4. China - I've been in the "soft landing" camp so far as the Chinese slowdown goes but the April economic data was horrible and there is very little the Chinese government can do, short of outright printing Yuan, to spur immediate growth in their planned economy. And they won't print Yuan since they've been walking a tight rope between keeping inflationary pressures in check and attempting to spur growth. The banks have the money to lend but no one is borrowing! So lowering reserve requirements or interest rate cuts are not having their traditional effect. Fiscal stimulus would take time to run thru the system and so could not have the immediate effect that's needed to arrest the current economic slide.
5. "Operation Twist", the FED's selling short term Treasuries and buying longer term treasuries, ends on June 30th.
6. Bush tax cuts - the market is an excellent predictor of economic conditions six to nine months out.

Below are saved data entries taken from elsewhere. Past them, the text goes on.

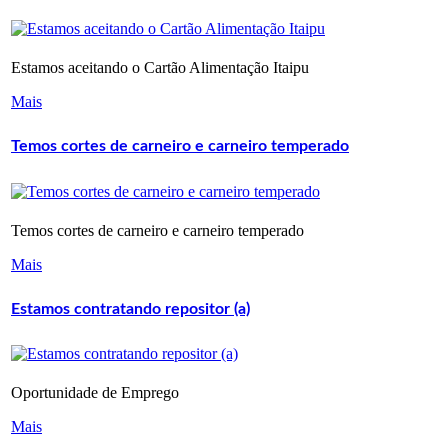
Estamos aceitando o Cartão Alimentação Itaipu
Mais
Temos cortes de carneiro e carneiro temperado
Temos cortes de carneiro e carneiro temperado
Mais
Estamos contratando repositor (a)
Oportunidade de Emprego
Mais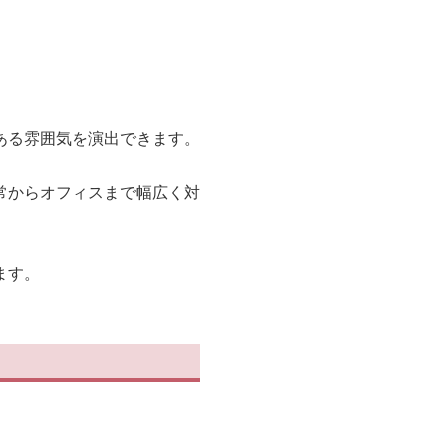
ある雰囲気を演出できます。
常からオフィスまで幅広く対
ます。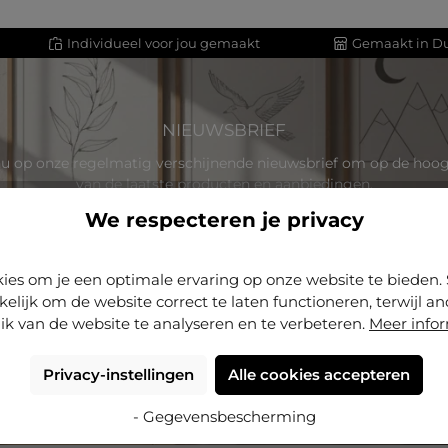
Individueel voor jou gemaakt
Gemaakt in Du
NIEUWSBRIEF
u op onze regelmatig verschijnende nieuwsbrief om op de hoogt
van de laatste producten en aanbiedingen.
We respecteren je privacy
E-
mailadres
*
rdt beschermd door reCAPTCHA en het
privacybeleid
en de
gebruiksvoorw
ies om je een optimale ervaring op onze website te biede
toepassing.
kelijk om de website correct te laten functioneren, terwijl a
ik van de website te analyseren en te verbeteren.
Meer info
Gegevensbescherming
an te selecteren, bevestigt u dat u onze
gegevensbeschermingsinfo
gelezen en onze
algemene voorwaarden
hebt geaccepteerd.
Privacy-instellingen
Alle cookies accepteren
- Gegevensbescherming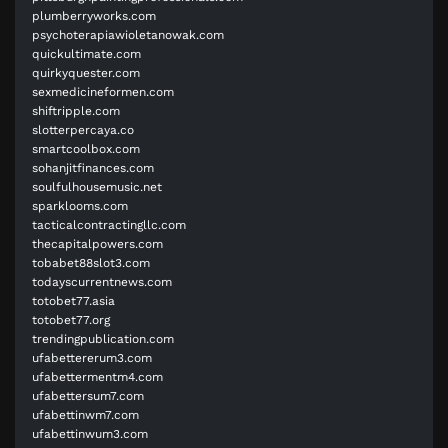
plumberryworks.com
psychoterapiawioletanowak.com
quickultimate.com
quirkyquester.com
sexmedicineformen.com
shiftripple.com
slotterpercaya.co
smartcoolbox.com
sohanjitfinances.com
soulfulhousemusic.net
sparklooms.com
tacticalcontractingllc.com
thecapitalpowers.com
tobabet88slot3.com
todayscurrentnews.com
totobet77.asia
totobet77.org
trendingpublication.com
ufabettererum3.com
ufabettermentm4.com
ufabettersum7.com
ufabettinwm7.com
ufabettinwum3.com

These cuts will lapse starting January 1st, 2013. Although those who point to a 3.8 trillion dollar cut in our debt over the next ten years due to the rescinding of these tax cuts the concern the market has is that raising taxes is never good for an economy as it takes money out of the hands of consumers and puts it into the hands of the government which is not a productive economic entity. Remember, we also have a law on the books that would trigger automatic spending cuts across the government starting in 2013 if congress can't agree to its own spending cuts. And heaven forbid if interest rates start to rise. Because of the global "fear trade" Uncle Sam has been able to finance its debt at bargain basement prices. This can only continue so long.
The government deficit issue will frame the political and economic agenda in this country for the next few years as America confronts its own austerity drama.
In the very short term, Dollar weakness can spur a short covering rally in equities. Stocks are oversold and some of the Fibonacci support I identified above is likely to give us a reprieve from the selling pressure. But, as I stated on Thursday, just because stocks are technically oversold doesn't mean there has to be a bounce. The market is again captive to headlines emanating out of Europe while ignoring the elephant in the room, China!
The Camp David G-8 meetings ended with a lot of positive rhetoric but nothing concrete in terms of actually stopping the unfolding crisis in Europe. The new mantra is growth not austerity. Well, talk is cheap and the Germans are keeping the entire Euro experiment afloat and what they ultimately commit to will be the deciding factor on whether the periphery nations stay in the EU or whether the Euro even survives as a currency. Whether the market takes the meaningless rhetoric out of Camp David this weekend as a positive development is any one's guess. Any bad news out of Europe like this http://soberlook.com/2012/05/run-on-banks-in-spain-is-very-real.html will trump any empty bombast from European politicians.
In the upcoming week leading into the Memorial Day weekend investors and traders will be watching the following economic reports in this country:
Tuesday - existing home sales
Thursday - existing jobless claims & Durable Goods orders
In Europe, I'll be watching some French bond auctions on Monday. I'm not expecting any surprises but in the Euro zone, you never know! :-)
On Wednesday night there's a European Union State dinner and supposedly the meetings at Camp David this past weekend set the stage at this event for serious discussions on a more pro growth agenda for the European Union. We'll see. But on Thursday, there's a spate of data on the German economy that will be closely watched and ECB President Mario Draghi is also scheduled to speak. If the Germans are going to budge off their pro austerity position we should see some movement toward that this week. And the news from Europe coming out of these two days, if substantive, could be constructive for global markets heading into next weekend.
Have a great week!
*** I'm aware that this might not be an historic all time high as there is evidence that Treasuries might have been a tick or two higher in 1942. The problem is that record keeping wasn't what it is today and several sources contradict each other on Treasury prices at that time.